Diam Bouchage separates the 45% of the flour containing a compound called Suberin. The rest provides heat for the factory. The flour is then purified by “cooking” under intense pressure and temperature by Supercritical Carbon Dioxide. It passes through the cork particles like a gas and yet dissolves the taint compounds like a liquid. Hence using SCO2 is non-toxic and recyclable. It’s entirely different to using toxic solvents like chlorine or peroxides.
This now pure cork flour is bound together with acrylic binder and microspheres. Then this mix is moulded into shape. The new cork fits accurately and allows lasered customer branding on its surface. The ratio of microspheres and cork can be varied to offer the winemaker different permeability options. Hence Diamant is made to last up to thirty years.
An attractive smell pervades the Diam factory; it reminded me of maple syrup. It’s a remarkably quiet place too; with every stage quality controlled by banks of computers. Looking out, views of Canigou, the snow-capped Pyrénéan peak, make a stunning backdrop!
A new cork: Origine
Readers might have noted that Diamant isn’t an entirely natural product. It’s because of the synthetic acrylic used for the binder and microspheres. Hence Diam has been researching how to replace acrylic with various natural compounds for the last eight years.
Finally, in March 2017, a new natural cork called Origine®️ was launched.
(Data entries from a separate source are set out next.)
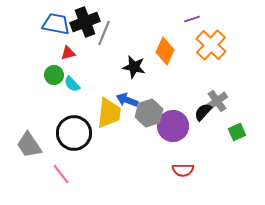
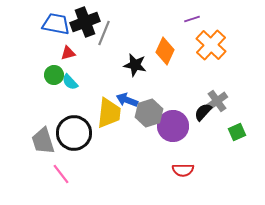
black star: moved 1 px right, 2 px up
cyan semicircle: moved 2 px left, 2 px up
gray trapezoid: moved 14 px right, 4 px up; rotated 16 degrees clockwise
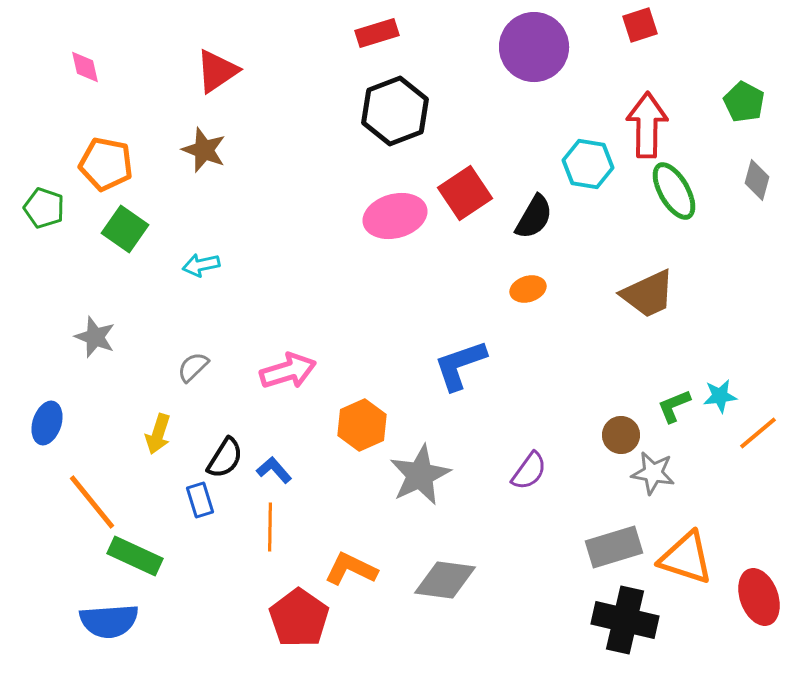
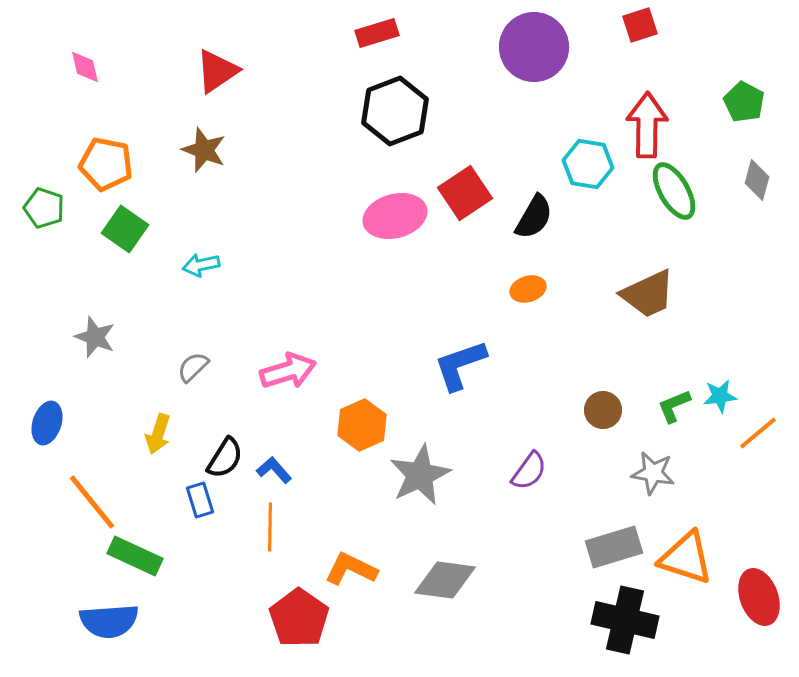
brown circle at (621, 435): moved 18 px left, 25 px up
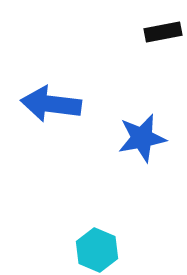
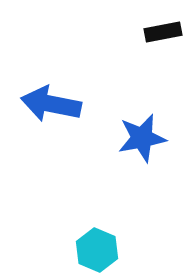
blue arrow: rotated 4 degrees clockwise
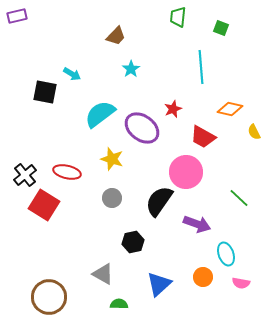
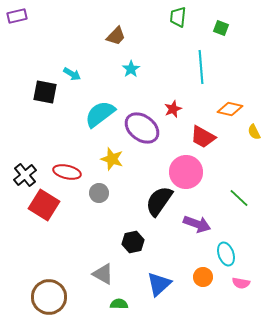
gray circle: moved 13 px left, 5 px up
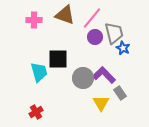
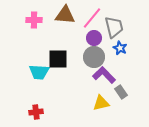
brown triangle: rotated 15 degrees counterclockwise
gray trapezoid: moved 6 px up
purple circle: moved 1 px left, 1 px down
blue star: moved 3 px left
cyan trapezoid: rotated 110 degrees clockwise
gray circle: moved 11 px right, 21 px up
gray rectangle: moved 1 px right, 1 px up
yellow triangle: rotated 48 degrees clockwise
red cross: rotated 24 degrees clockwise
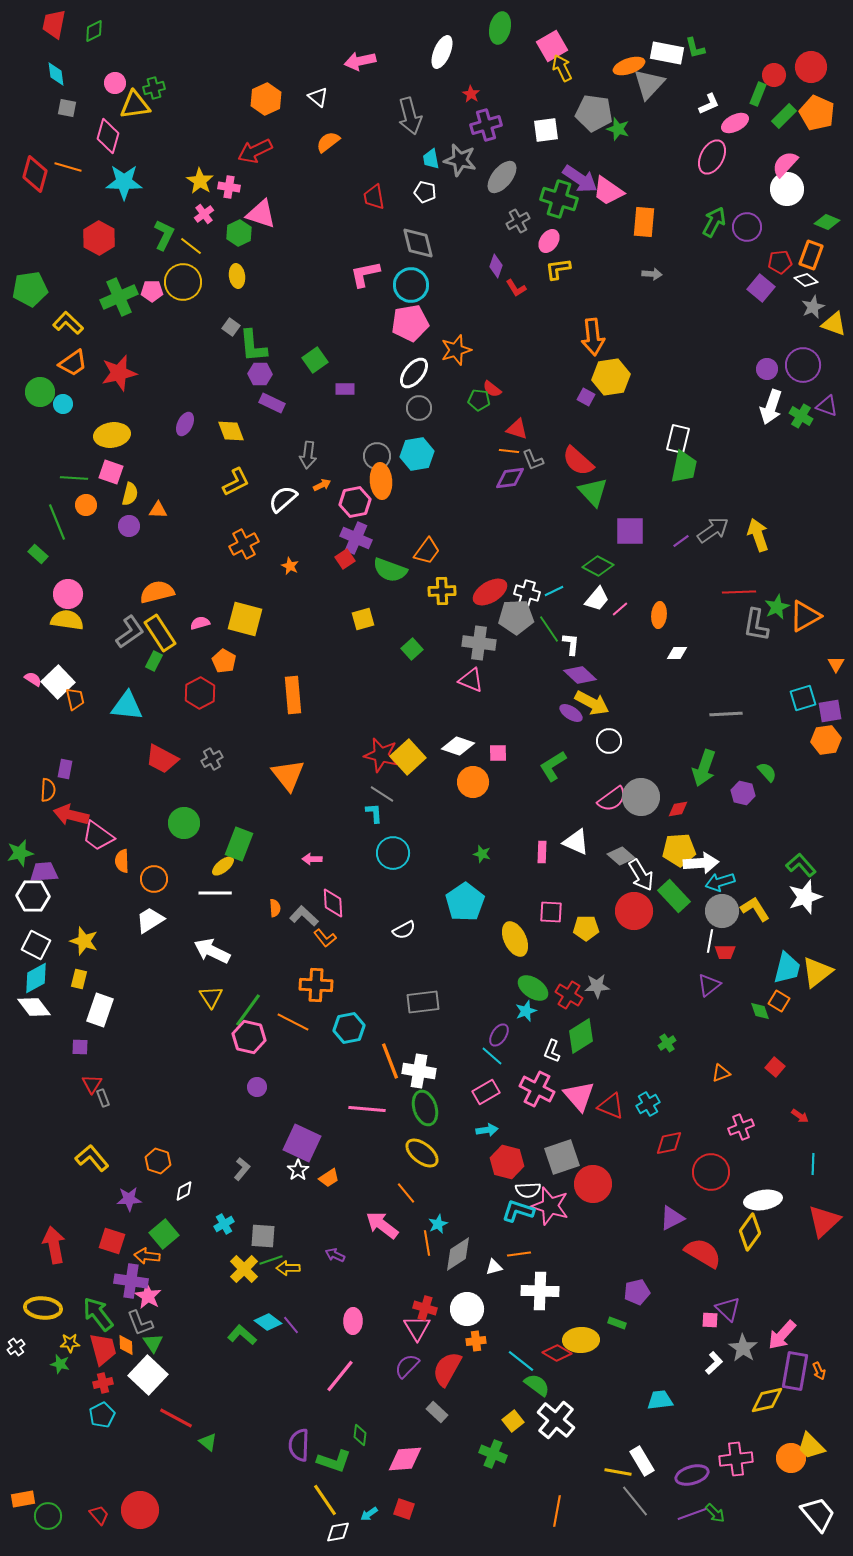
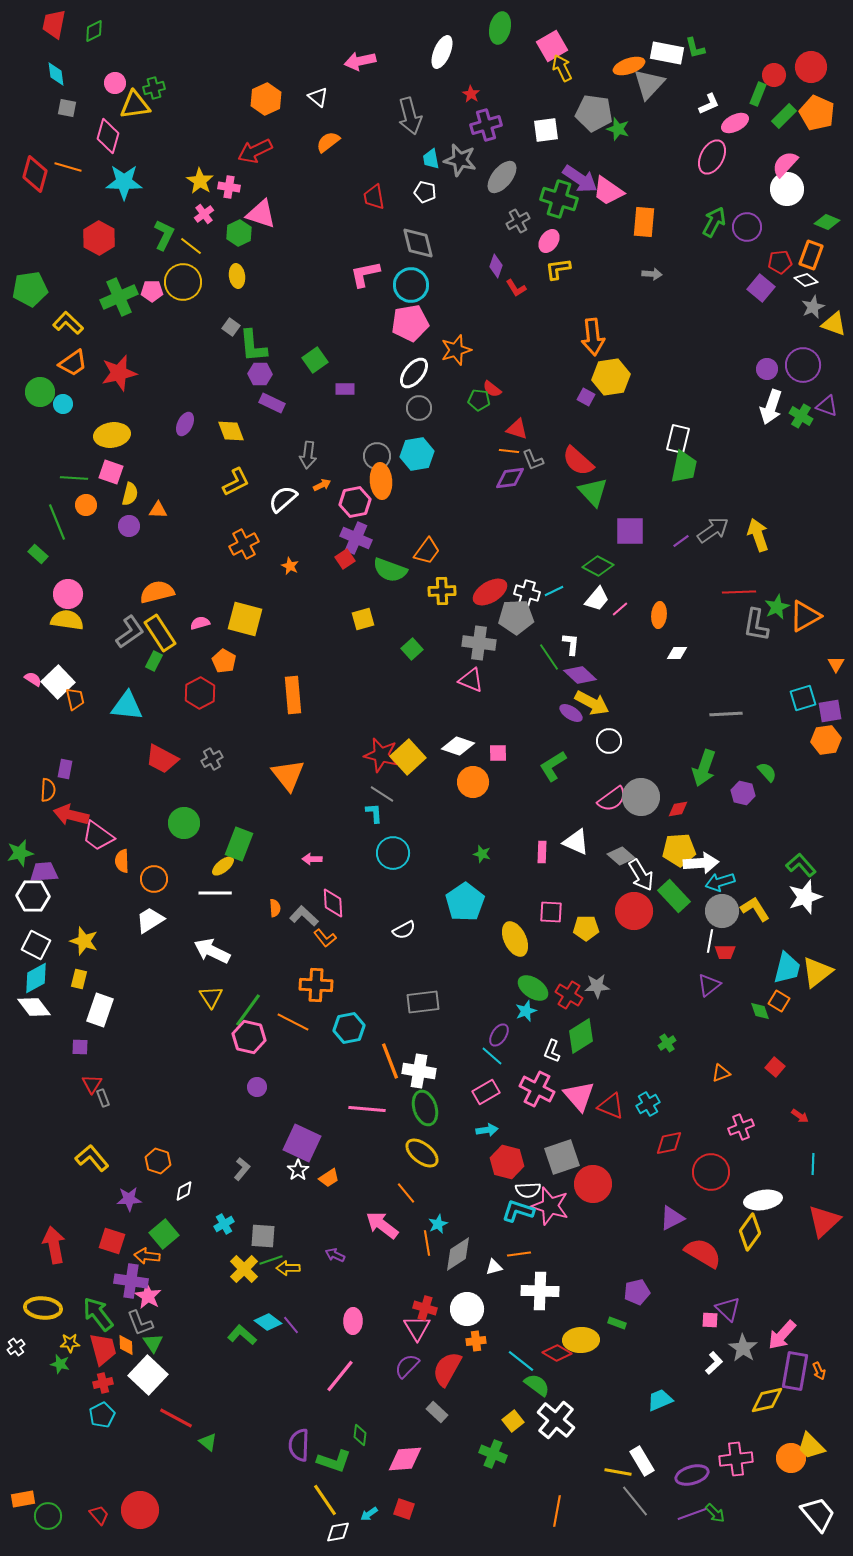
green line at (549, 629): moved 28 px down
cyan trapezoid at (660, 1400): rotated 16 degrees counterclockwise
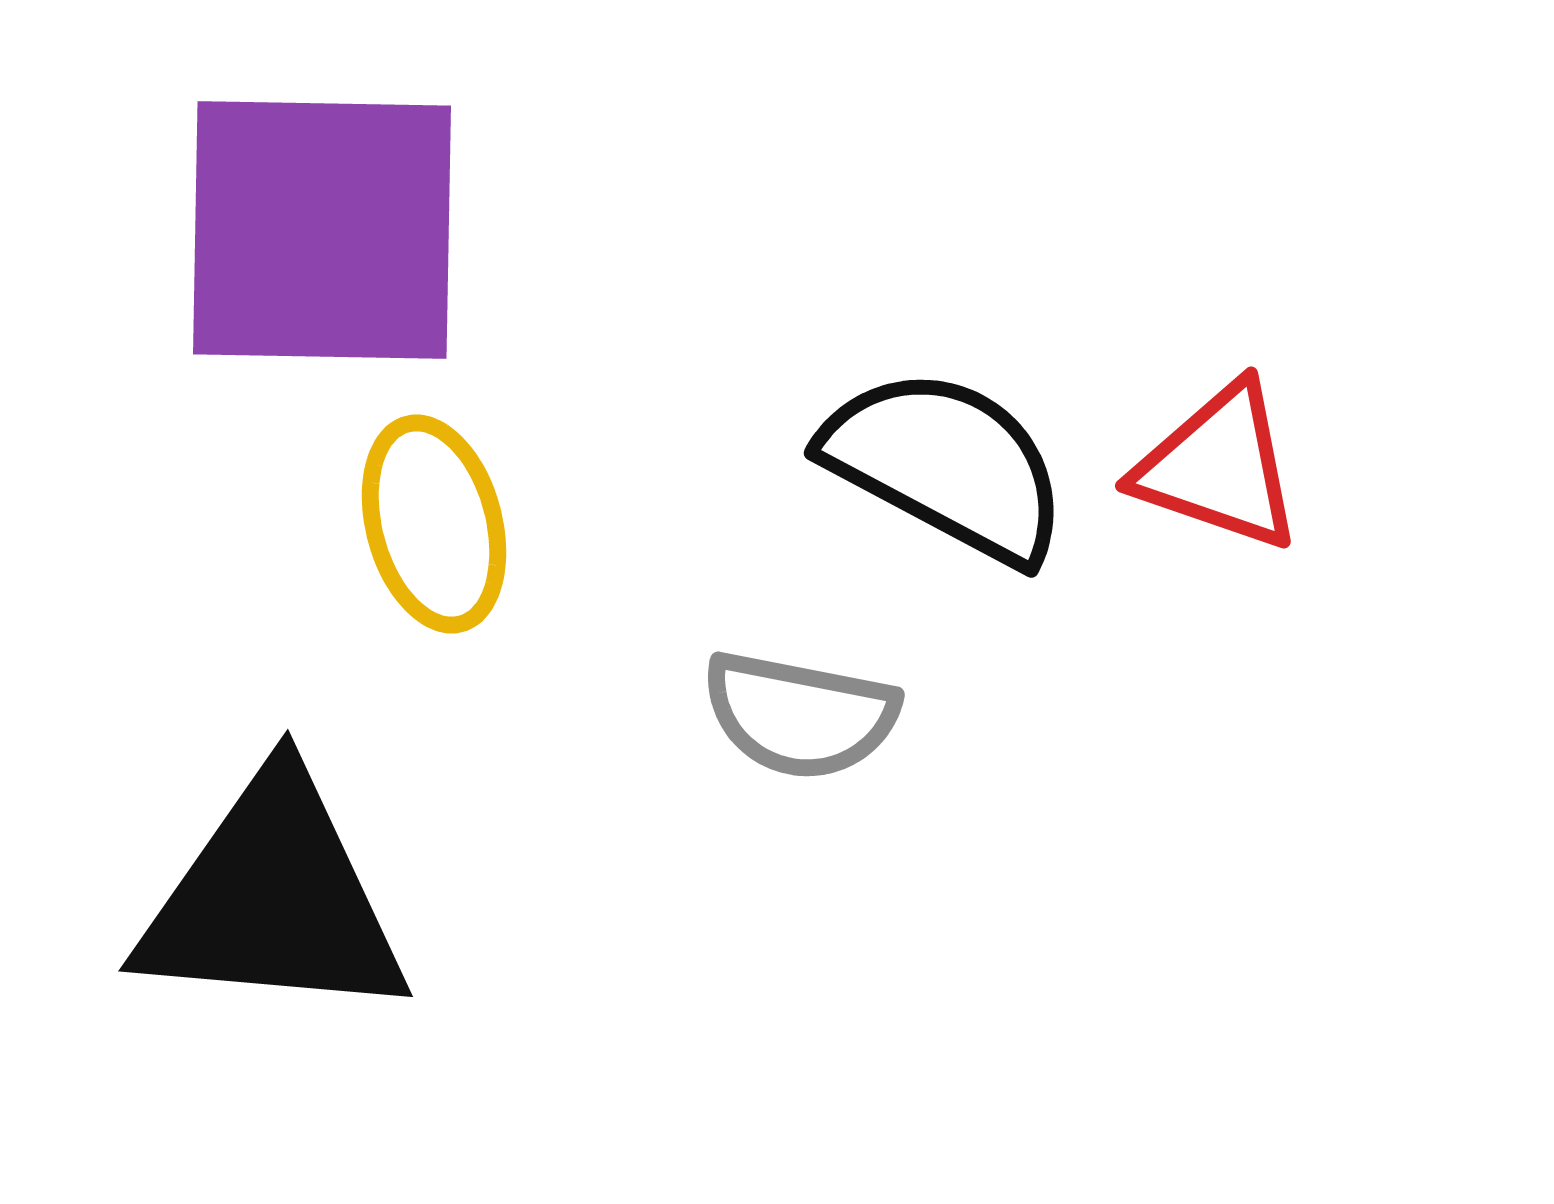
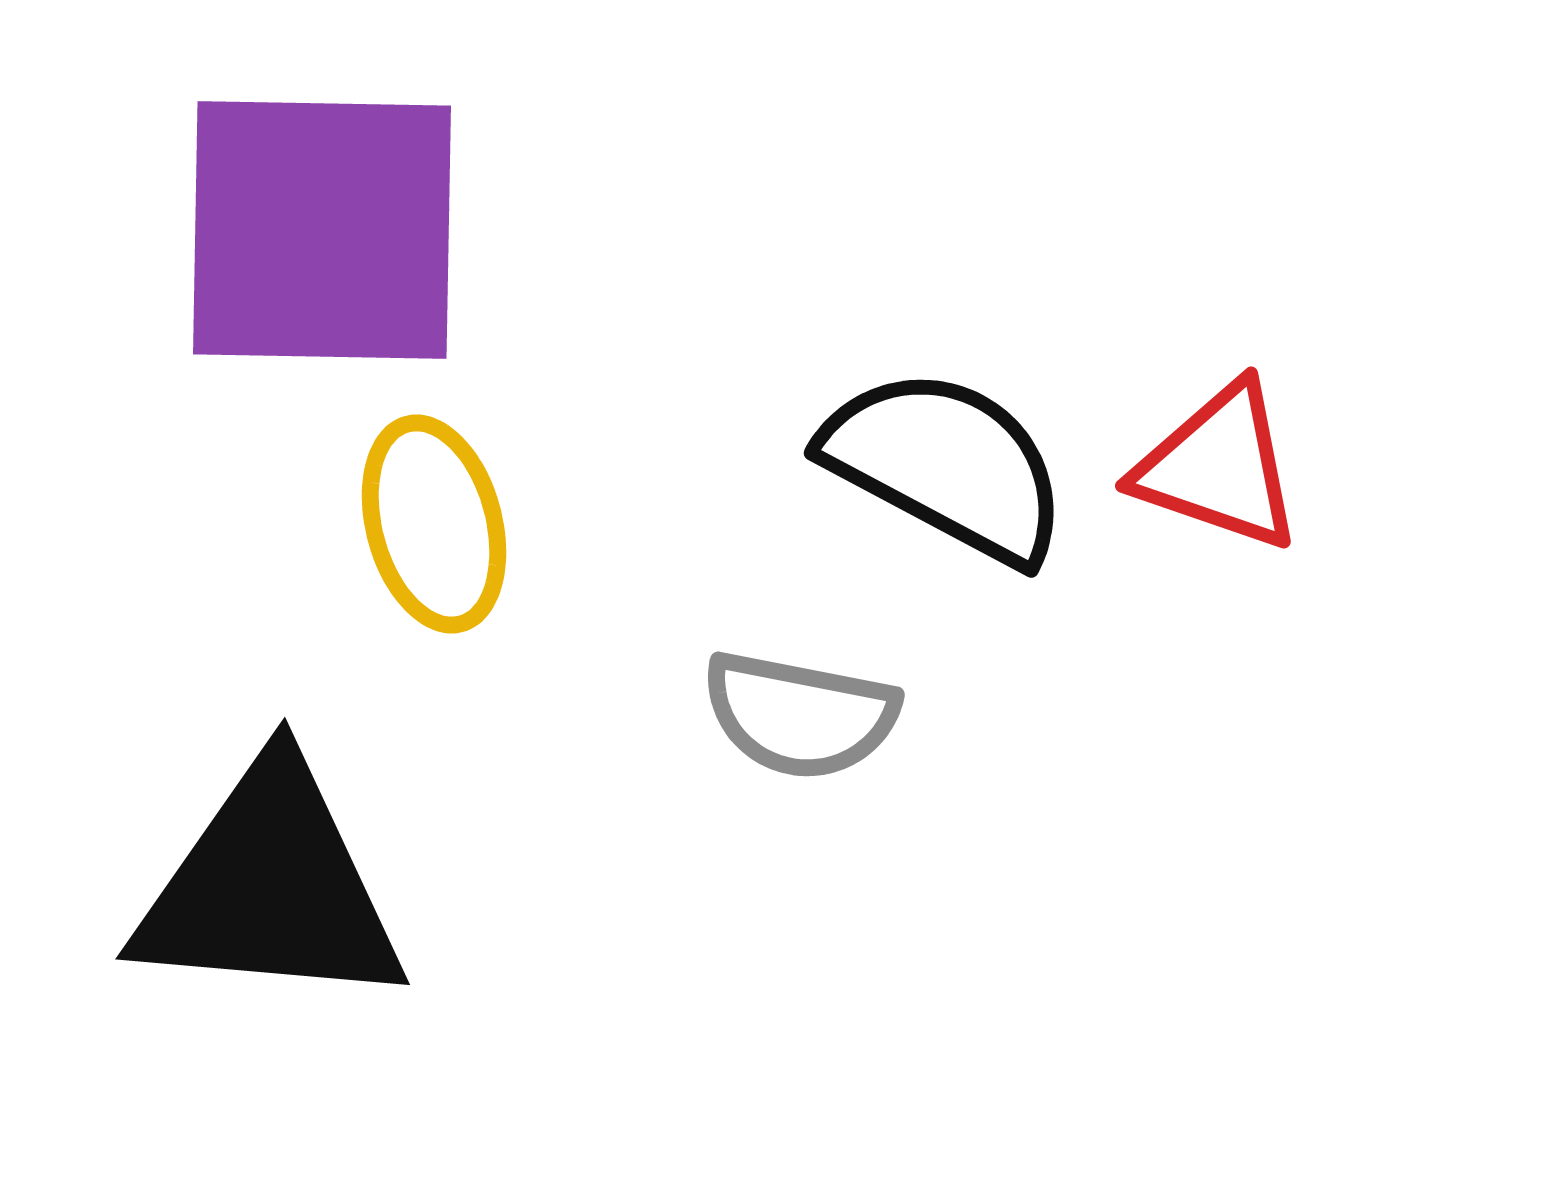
black triangle: moved 3 px left, 12 px up
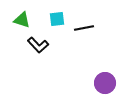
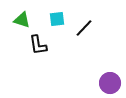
black line: rotated 36 degrees counterclockwise
black L-shape: rotated 35 degrees clockwise
purple circle: moved 5 px right
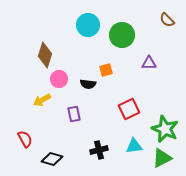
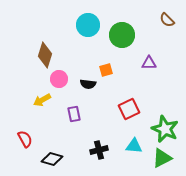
cyan triangle: rotated 12 degrees clockwise
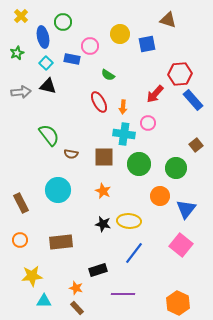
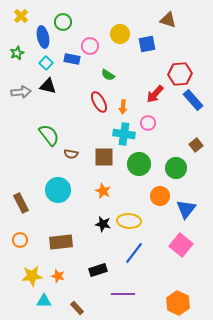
orange star at (76, 288): moved 18 px left, 12 px up
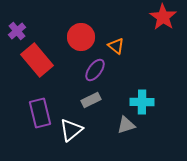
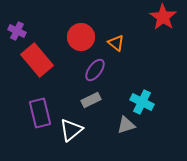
purple cross: rotated 24 degrees counterclockwise
orange triangle: moved 3 px up
cyan cross: rotated 25 degrees clockwise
Incredibly, Beeswax microspheres mixed with castor oil binder replace the acrylic. These corks can still last up to 30 years. For this, Diam needs 1-3 tonnes of beeswax per year. Hence they source, sponsor and protect GMO- and Nicotinoid-free beehives across France.
For me, this is a particularly exciting development. I would imagine that organic and biodynamic winemakers will find this ethical cork irresistible.
My final thoughts
If premium winemakers use Diam corks (whether Diamant®️ or Origine®️), then they’re good enough for me! Examples include Champagne Billecart-Salmon, Bollinger, Olivier Leflaive, Barmès Buecher, Jaques Prieur, JJ Confuron, Louis Jadot, Bouchard, Ruggeri, and Trapiche. If you like video, see what Alsace maestros Hugel think about Diam.
Next time you pull a cork, consider the efforts the cork industry is making!
Oh, and what happens to that evil TCA? The face-cream industry uses it as an anti-oxidant!
Espace Tech Ulrich
My thanks to Dominique Tourneix (CEO), Christophe Loisel (R&D), France Auger, Pascal Popelier and Bruno Saizieu for a great visit. It looks like I’ll be keeping my corkscrew handy for a long time yet!